Reviewed by Maya Kingsbury. Viewed at the Santa Barbara International Film Festival 2024.

Jennifer Esposito made her directing debut with Fresh Kills (2023), a narrative feature which she wrote the screenplay for, helped produce, and acted in as well, starring as the mother. Among the rest of her cast is Odessa A’vion, known for Grand Army and Fam, Emily Bader who is in Paranormal Activity: Next of Kin, and Domenick Lombardozzi who plays an officer in The Wire. Jennifer Esposito brought in Ben Hardwickle as the cinematographer for Fresh Kills, which was edited by Todd Sander, who cut a theatrical trailer for Steven Spielberg’s (who speaks very highly of Todd according to IMDb) award winning film War Horse. Shining as the Casting Director is Lindsay Graham, who also casted Silver Linings Playbook, Suicide Squad, Promising Young Woman, The Magnificent Seven, and many more.

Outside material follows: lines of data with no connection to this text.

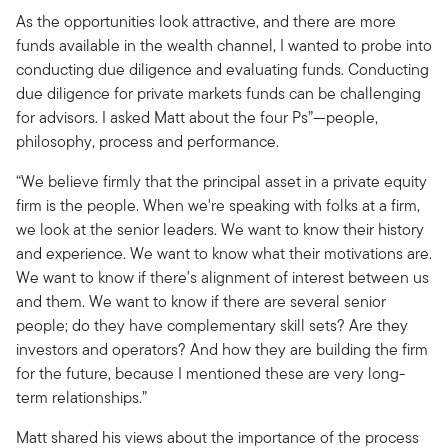
As the opportunities look attractive, and there are more
funds available in the wealth channel, I wanted to probe into
conducting due diligence and evaluating funds. Conducting
due diligence for private markets funds can be challenging
for advisors. I asked Matt about the four Ps”—people,
philosophy, process and performance.
“We believe firmly that the principal asset in a private equity
firm is the people. When we're speaking with folks at a firm,
we look at the senior leaders. We want to know their history
and experience. We want to know what their motivations are.
We want to know if there's alignment of interest between us
and them. We want to know if there are several senior
people; do they have complementary skill sets? Are they
investors and operators? And how they are building the firm
for the future, because I mentioned these are very long-
term relationships.”
Matt shared his views about the importance of the process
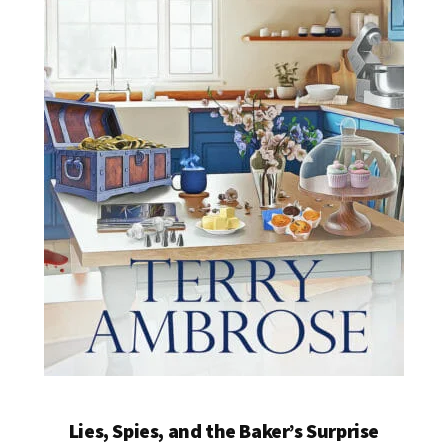
Lies, Spies, and the Baker’s Surprise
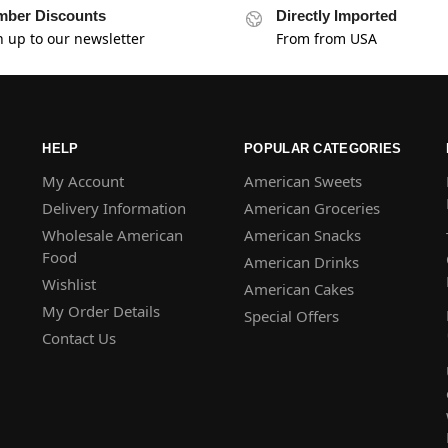
ber Discounts
Directly Imported
n up to our newsletter
From from USA
HELP
POPULAR CATEGORIES
My Account
American Sweets
Delivery Information
American Groceries
Wholesale American
American Snacks
Food
American Drinks
Wishlist
American Cakes
My Order Details
Special Offers
Contact Us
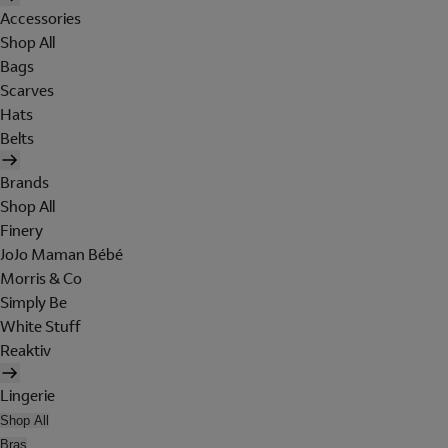
Accessories
Shop All
Bags
Scarves
Hats
Belts
Brands
Shop All
Finery
JoJo Maman Bébé
Morris & Co
Simply Be
White Stuff
Reaktiv
Lingerie
Shop All
Bras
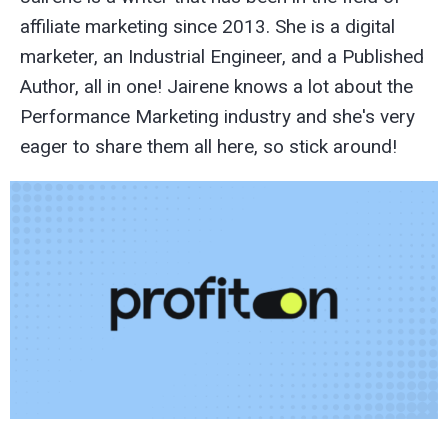
affiliate marketing since 2013. She is a digital
marketer, an Industrial Engineer, and a Published
Author, all in one! Jairene knows a lot about the
Performance Marketing industry and she's very
eager to share them all here, so stick around!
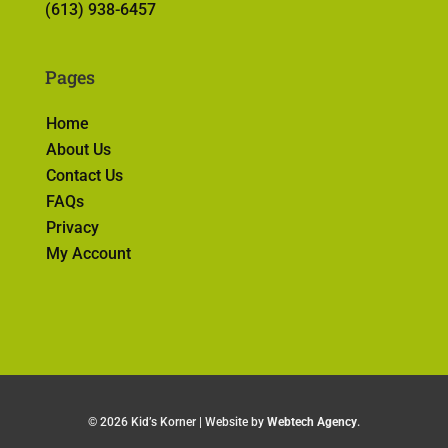
(613) 938-6457
Pages
Home
About Us
Contact Us
FAQs
Privacy
My Account
©
2026 Kid’s Korner | Website by
Webtech Agency
.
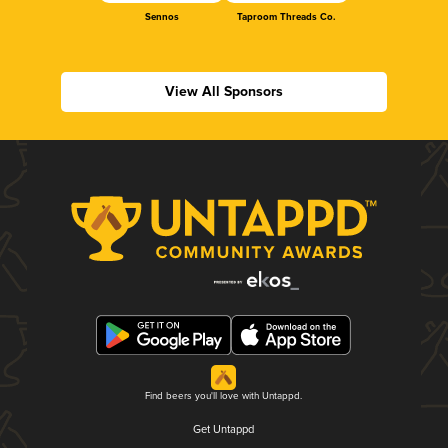
Sennos
Taproom Threads Co.
View All Sponsors
Find beers you'll love with Untappd.
Get Untappd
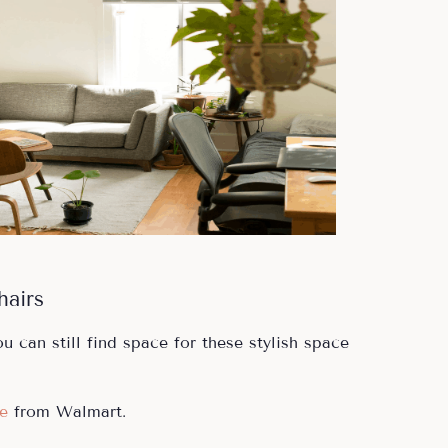
hairs
u can still find space for these stylish space
e
from Walmart.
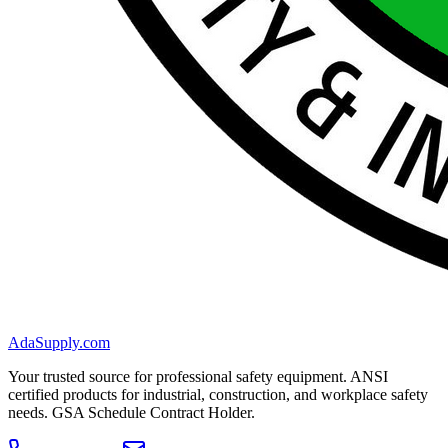
AdaSupply.com
Your trusted source for professional safety equipment. ANSI
certified products for industrial, construction, and workplace safety
needs. GSA Schedule Contract Holder.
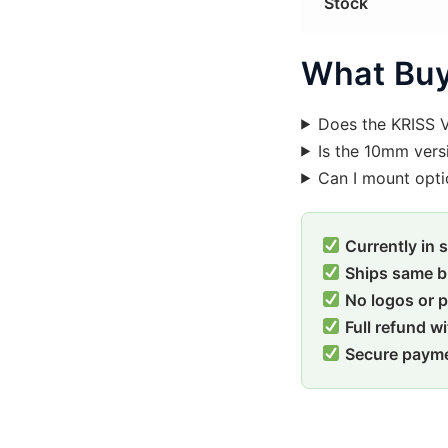
Stock
What Buy
Does the KRISS 
Is the 10mm vers
Can I mount opti
Currently in 
Ships same b
No logos or 
Full refund w
Secure paym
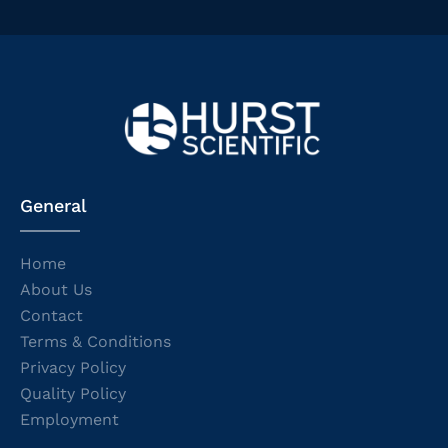
General
Home
About Us
Contact
Terms & Conditions
Privacy Policy
Quality Policy
Employment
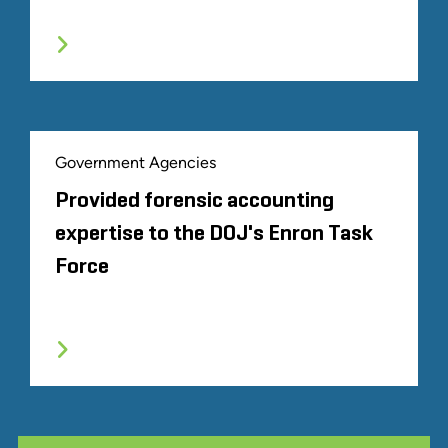
Government Agencies
Provided forensic accounting
expertise to the DOJ's Enron Task
Force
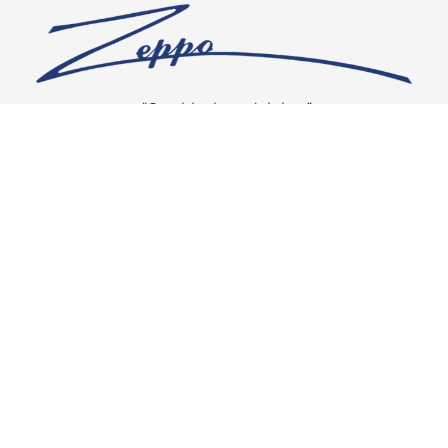
“Our vision is crystal clear”
CONNECT WITH US
OUR POLICIES
Shipping & Returns
Privacy Policy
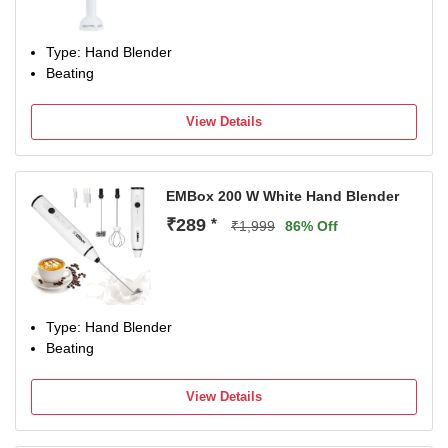
Type: Hand Blender
Beating
View Details
EMBox 200 W White Hand Blender
₹289
*
₹1,999
86% Off
Type: Hand Blender
Beating
View Details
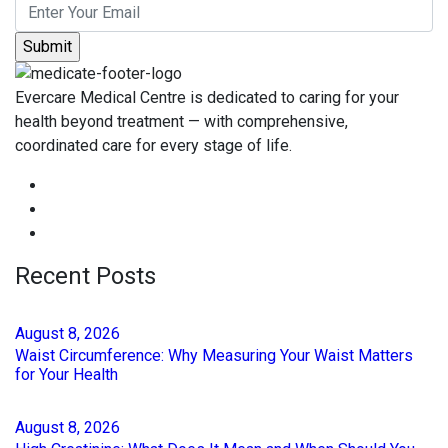
Evercare Medical Centre is dedicated to caring for your
health beyond treatment — with comprehensive,
coordinated care for every stage of life.
Recent Posts
August
8
, 2026
Waist Circumference: Why Measuring Your Waist Matters
for Your Health
August
8
, 2026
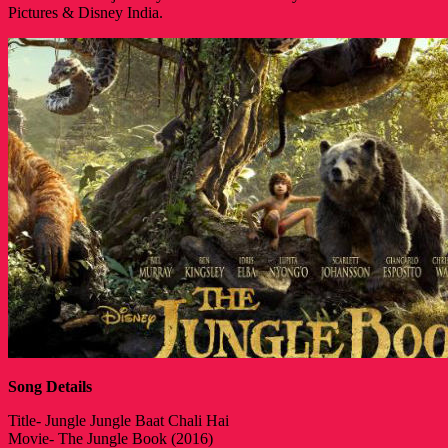
Pictures & Disney India.
Song Details
Title- Jungle Jungle Baat Chali Hai
Movie- The Jungle Book (2016)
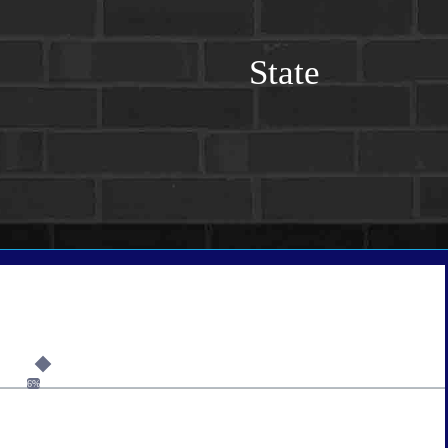
State
6%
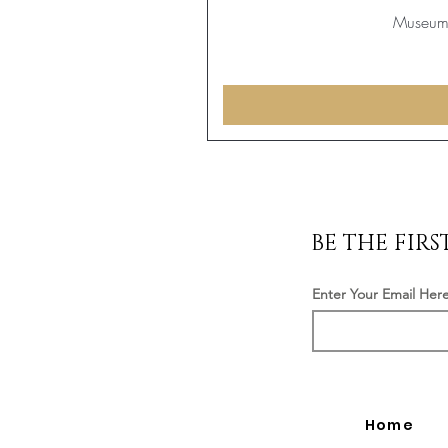
Museum 
BE THE FIR
Enter Your Email Her
Home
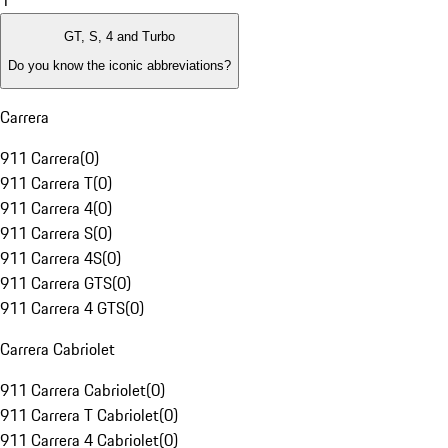
1
GT, S, 4 and Turbo
Do you know the iconic abbreviations?
Carrera
911 Carrera
(
0
)
911 Carrera T
(
0
)
911 Carrera 4
(
0
)
911 Carrera S
(
0
)
911 Carrera 4S
(
0
)
911 Carrera GTS
(
0
)
911 Carrera 4 GTS
(
0
)
Carrera Cabriolet
911 Carrera Cabriolet
(
0
)
911 Carrera T Cabriolet
(
0
)
911 Carrera 4 Cabriolet
(
0
)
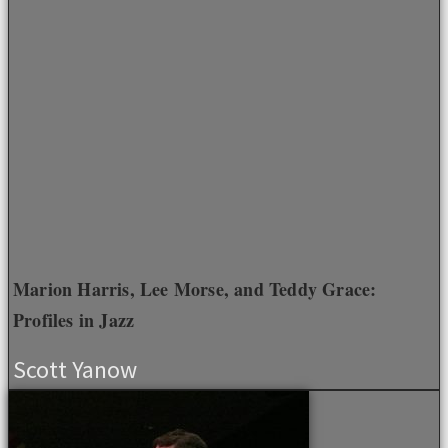
Marion Harris, Lee Morse, and Teddy Grace:
Profiles in Jazz
Scott Yanow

Her talent shows with her casting of the two sisters (Odessa A’vion and Emily Bader), who’s performances are raw and electric.

Fresh Kills follows a family led by father and New York mob world mogul, Joe Larusso. Mother, Francine Larusso, has long been stuck in her ways, seeming to have a “make the best of the cards you’ve been dealt” attitude. Rather than pinning the mob scene as all bad, director Jennifer Esposito portrays the humanity in all her characters, showing the ways in which the mob world is a means to an end for many that know no different and therefore have few options. The film portrays the struggles of gender roles and the limited options that women have, depicted by the constrictive 80’s.

Fresh Kills is not your typical mob movie. Unlike mob life film predecessors and pioneers like The Godfather (1972) and Mean Streets (1973), Fresh Kills offers a new female perspective in a raw and heart wrenching way as we watch the two mob daughters navigate the world coming from a mob family, the lack of opportunities that life offers them, and how they each respond to it. While one daughter (Odessa A’vion) has accepted the life, the younger daughter (Emily Bader) yearns for a new and different life in the outside world. Fresh Kills discusses the guilt and shame that can come with separating from a family who is simultaneously responsible for all that you have been given, while also the birthplace of trauma and confines. 

I saw Fresh Kills at the 2024 Santa Barbara International FIlm Festival, and listened to director Jennfier Esposito discuss her film in a First Time Female filmmaker talk as well. If not for the film itself, Jennifer Esposito is worth supporting as a sharp minded, beautifully ferocious and honest woman with a strong voice and many interesting perspectives to share.

I would recommend Fresh Kills for traditional mob film lovers as it offers a reinvention and display of mob life gender politics. While the story felt like it included a drawn out beginning, the slow and raw performances at the end make it worth a watch. Odessa A’vion and Emily Bader shine together as sisters and Jennifer Esposito’s ending scene pings straight to the heart.